La BCE devrait accroître la pression sur les gouvernements

par Paul Carrel

FRANCFORT (Reuters) - La Banque centrale européenne (BCE) devrait appeler jeudi les gouvernements de la zone euro à intensifier leurs efforts face à la crise de la dette, en attendant que la baisse de ses taux et l'apport massif de liquidités aux banques portent leurs fruits.

Son conseil des gouverneurs devrait laisser le principal taux d'intérêt inchangé à 1,0% à l'issue de sa première réunion de 2012, quelques jours après une redistribution des postes clés de l'organigramme qui a vu le Belge Peter Praet succéder à l'Allemand Jürgen Stark au poste très influent d'économiste en chef.

Cette première réunion se déroulera avec en toile de fond les difficultés des négociations sur la dette grecque, la baisse de l'euro et les tensions financières, les banques rechignant toujours à se prêter les unes aux autres.

Les établissements financiers de la zone euro ne manquent pourtant pas de liquidités depuis l'opération de refinancement à trois ans de décembre, au cours de laquelle la BCE leur a alloué un montant sans précédent de 489 milliards d'euros.

Cette injection historique est intervenue après deux baisses de taux en deux mois.

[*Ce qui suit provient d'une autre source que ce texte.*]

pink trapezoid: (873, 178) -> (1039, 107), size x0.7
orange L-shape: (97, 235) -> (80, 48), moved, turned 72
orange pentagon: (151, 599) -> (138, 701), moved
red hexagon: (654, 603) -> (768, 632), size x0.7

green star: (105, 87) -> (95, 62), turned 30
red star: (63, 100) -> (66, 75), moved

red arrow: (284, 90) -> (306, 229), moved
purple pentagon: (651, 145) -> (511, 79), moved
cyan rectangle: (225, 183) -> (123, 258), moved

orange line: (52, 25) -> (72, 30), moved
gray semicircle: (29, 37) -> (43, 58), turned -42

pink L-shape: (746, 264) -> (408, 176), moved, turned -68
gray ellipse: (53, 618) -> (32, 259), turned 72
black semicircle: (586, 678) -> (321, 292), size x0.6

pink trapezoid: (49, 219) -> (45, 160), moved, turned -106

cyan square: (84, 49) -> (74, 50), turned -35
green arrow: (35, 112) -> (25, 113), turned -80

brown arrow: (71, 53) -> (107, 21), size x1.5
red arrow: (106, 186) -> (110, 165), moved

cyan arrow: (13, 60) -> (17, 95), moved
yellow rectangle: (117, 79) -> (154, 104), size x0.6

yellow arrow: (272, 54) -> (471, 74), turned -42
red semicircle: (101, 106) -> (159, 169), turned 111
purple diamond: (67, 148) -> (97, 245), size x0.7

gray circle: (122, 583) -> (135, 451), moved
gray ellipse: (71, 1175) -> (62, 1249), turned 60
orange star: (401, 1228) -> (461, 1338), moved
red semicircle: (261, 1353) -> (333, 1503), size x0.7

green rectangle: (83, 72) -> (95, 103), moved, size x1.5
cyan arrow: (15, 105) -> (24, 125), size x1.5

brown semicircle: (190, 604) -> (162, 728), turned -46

Le président de l'institution de Francfort, Mario Draghi, devrait profiter de sa conférence de presse mensuelle pour appeler les gouvernements à faire davantage pour combattre la crise maintenant que la banque centrale a agi.

"Nous pensons que la BCE va prendre une position attentiste, le temps de voir comment fonctionnent les mesures qu'elle a mises en place", explique Dirk Schumacher, économiste de Goldman Sachs, ajoutant s'attendre à "une pression accrue de la BCE sur les gouvernements pour qu'ils jouent leur rôle (...) à l'approche du sommet de Bruxelles le 30 janvier".

LES TAUX PEUVENT ENCORE BAISSER

La BCE doit prendre en compte à la fois le risque de récession dans la zone euro et les menaces qui pèsent sur le système financier, mais aussi l'éventualité d'un retour de la déflation: l'inflation dans la région est revenue à 2,8% en décembre et elle pourrait retomber dans quelques mois sous le niveau, "inférieur à mais proche de 2%", auquel la banque centrale entend la maintenir.

Un tel scénario ouvre la voie à une nouvelle baisse des taux d'intérêt.

"Il y a une certaine probabilité pour qu'elle baisse les taux au cours de l'une des trois prochaines réunions mais, pour l'ensemble des trois réunions, nous estimons que cette probabilité ne dépasse pas 40%", dit Christian Schulz économiste de la banque Berenberg.

"On est revenu au point bas de l'après-Lehman en terme de taux d'intérêt", ajoute cet ancien économiste de la banque centrale.

"La situation de l'économie réelle n'est pas pire qu'après Lehman et la BCE a clairement dit que le taux d'intérêt visaient clairement l'économie réelle tandis que les mesures non- conventionnelles visaient la crise financière."

Ces dernières mesures (rachats d'obligations et fourniture de liquidités) sont considérées par nombre d'observateurs comme une forme déguisée d'"assouplissement quantitatif", en référence aux politiques - assumées - de la Réserve fédérale américaine et de la Banque d'Angleterre.

ASSUMER L'ASSOUPLISSEMENT QUANTITATIF ?

Le président français, Nicolas Sarkozy, a déclaré le mois dernier que la fourniture de liquidités à trois ans aux banques permettrait aux établissements financiers de pays comme l'Espagne ou l'Italie d'acheter des obligations d'Etat.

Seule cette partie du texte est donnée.